→ **Items from a data source**:

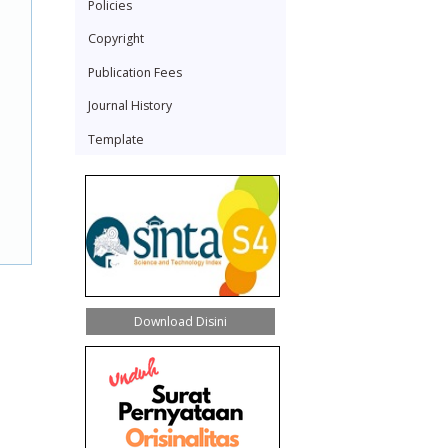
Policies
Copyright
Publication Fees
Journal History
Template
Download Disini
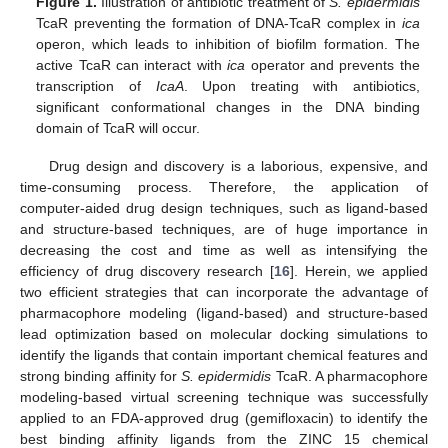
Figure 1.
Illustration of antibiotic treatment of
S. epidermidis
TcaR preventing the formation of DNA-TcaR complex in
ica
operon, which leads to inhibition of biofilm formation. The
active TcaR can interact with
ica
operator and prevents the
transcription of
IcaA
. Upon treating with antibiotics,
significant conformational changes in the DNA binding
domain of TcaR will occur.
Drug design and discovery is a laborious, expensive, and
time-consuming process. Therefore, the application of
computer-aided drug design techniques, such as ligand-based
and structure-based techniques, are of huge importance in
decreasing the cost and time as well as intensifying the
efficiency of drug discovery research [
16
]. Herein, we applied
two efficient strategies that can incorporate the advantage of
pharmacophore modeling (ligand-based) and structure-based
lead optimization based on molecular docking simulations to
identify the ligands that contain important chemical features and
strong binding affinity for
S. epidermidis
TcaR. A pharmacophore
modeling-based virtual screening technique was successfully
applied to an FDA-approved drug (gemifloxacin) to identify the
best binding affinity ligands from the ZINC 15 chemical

* * *

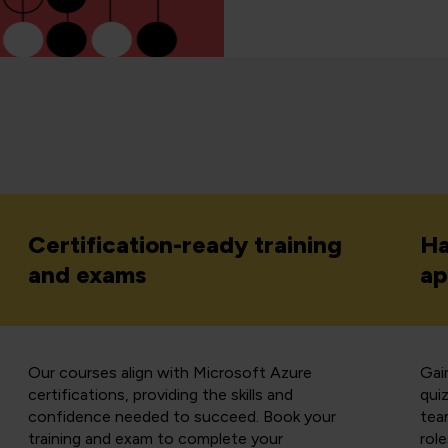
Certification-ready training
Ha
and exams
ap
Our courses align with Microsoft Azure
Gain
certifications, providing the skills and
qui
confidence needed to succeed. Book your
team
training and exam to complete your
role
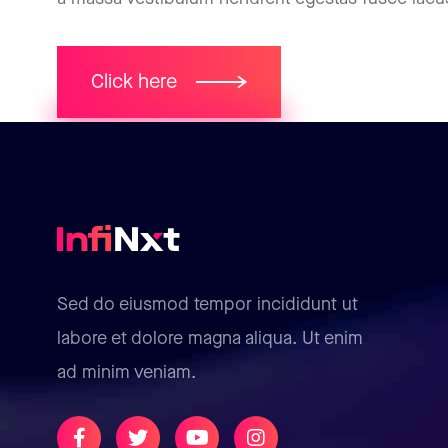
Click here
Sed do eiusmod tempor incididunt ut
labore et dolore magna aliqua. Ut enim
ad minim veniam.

→ **What is being asked**:
Looking at the records above, return exactly the lines from the line with "transcription of" to the line with "best binding affinity", both ends included.

→ **Answer box**:
transcription of
IcaA
. Upon treating with antibiotics,
significant conformational changes in the DNA binding
domain of TcaR will occur.
Drug design and discovery is a laborious, expensive, and
time-consuming process. Therefore, the application of
computer-aided drug design techniques, such as ligand-based
and structure-based techniques, are of huge importance in
decreasing the cost and time as well as intensifying the
efficiency of drug discovery research [
16
]. Herein, we applied
two efficient strategies that can incorporate the advantage of
pharmacophore modeling (ligand-based) and structure-based
lead optimization based on molecular docking simulations to
identify the ligands that contain important chemical features and
strong binding affinity for
S. epidermidis
TcaR. A pharmacophore
modeling-based virtual screening technique was successfully
applied to an FDA-approved drug (gemifloxacin) to identify the
best binding affinity ligands from the ZINC 15 chemical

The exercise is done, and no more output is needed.